Move discovery to a separate process#538
Conversation
Signed-off-by: R Kent James <kent@caspia.com>
|
PS I also stopped using the cache by default. AFAICT the cache is not saving time and causes problems sometimes. The system of artifacts we are implementing will replace it. |
tfoote
left a comment
There was a problem hiding this comment.
Thanks for isolating this out. It's really great to see that artifact file and be able to see what information is needed/present.
The cache quite possible is over optimization. And you're right that a rebuilt is a few minutes to do discovery. However for a fresh build it involves the checkout of 2+ GB of new release repositories. It's a one time cost for a dev environment. I'm inclined to take it as it will get amortized. But I want to figure out what information we're getting from the release repositories and see if we can get it another way. From my first review everything in the discovery.json is something that's already in the rosdistro cache. Which would take this from minutes and GBs of data down to a few seconds. We can do that in another cycle though.
I noticed one warning that might be worth sorting out after too.
| DEFAULT_LANGUAGE_PREFIX = 'en' | ||
| HEAVY_CHECKMARK = "\u2714" | ||
| HEAVY_MINUS = "\u2796" | ||
| DISCOVERY_RESULTS = "_artifacts/discovery.json" |
There was a problem hiding this comment.
These might come in from the require_relative already.

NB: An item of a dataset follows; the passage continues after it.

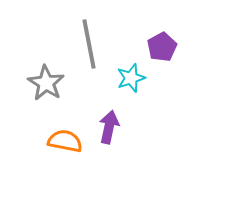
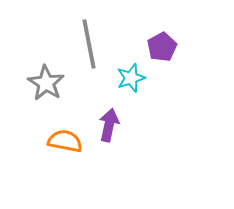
purple arrow: moved 2 px up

There's warnings about them in the console output
/home/tullyfoote/rosindex/_plugins/rosindex_generator.rb:38: warning: already initialized constant DISCOVERY_RESULTS
/home/tullyfoote/rosindex/_ruby_libs/discovery.rb:12: warning: previous definition of DISCOVERY_RESULTS was here
/home/tullyfoote/rosindex/_plugins/rosindex_generator.rb:39: warning: already initialized constant DISCOVERY_ERRORS
/home/tullyfoote/rosindex/_ruby_libs/discovery.rb:13: warning: previous definition of DISCOVERY_ERRORS was here
I'm surprised that this is getting hit during make discovery.

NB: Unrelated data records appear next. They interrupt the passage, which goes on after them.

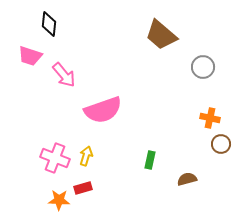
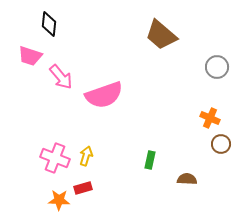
gray circle: moved 14 px right
pink arrow: moved 3 px left, 2 px down
pink semicircle: moved 1 px right, 15 px up
orange cross: rotated 12 degrees clockwise
brown semicircle: rotated 18 degrees clockwise
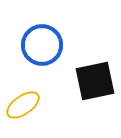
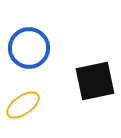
blue circle: moved 13 px left, 3 px down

You keep saying this. Maybe I am missing something, but AFAICT what the rosdistro cache adds is package.xml for each package. There is nothing in the package.xml that allows us to specify a canonical URL for each repo, which is what is needed for rosindex. That requires parsing the source, doc, and release portions of rosdistro, and deciding what is the canonical URL depending on that info. We could use the distro cache instead of rosdistro, but the information is the same and the work required would be the same. What is slow in the discovery is the need to download the release repo to get the canonical url, for repos that do not have a |
|
Yeah, if there's a small bit of extra data we can just add it to the cache. That's approximately 1 PR away. We can also consider doing things like adding a policy that a doc tag is required. The main thing that I want to do is not have a separate ruby parser for the rosdistro. We have a stable rosdistro python library that can collect all that information and we use it through our other toolchains and I don't want to have this entirely separate process that we have to maintain in parallel. It also has provider specific logic that can fetch files via API instead of requiring a full checkout. It also has robust incremental logic such that it runs in ~11 seconds per hourly rebuild of the cache: https://build.ros2.org/job/humble_rosdistro-cache/buildTimeTrend If we get to the point that we need/want extra info for rosindex we can provide that to anyone who uses the existing python tools. I've got a branch right now that pulls in the readme's as well. And can relatively easily extend that to CHANGELOGSs. We need to make sure it doesn't balloon too much to degrade other users. If we do hit that point we can do things like adding extra content in an opt in extended cache or something like that. We also can do things like consider changing policy to enforce that source or doc urls exist in the rosdistro at least looking forward. The policy changes and or format changes to enable us to have a clearer understanding of what the content is. If we have to have complex logic for determining a canonical URL for something in rosindex then everyone is potentially confused. |
This moves the discovery step away from being a section of generate, and into a separate process that generates an artifact. "Discovery" consists of parsing repos in the various distribution.yaml to determine which of the various URIs that could be represented in source, doc, or release sections (including tracks files) to determine a single URI for a repo that will be the source of indexing. Various other tidbits from distribution.yaml are collected as well.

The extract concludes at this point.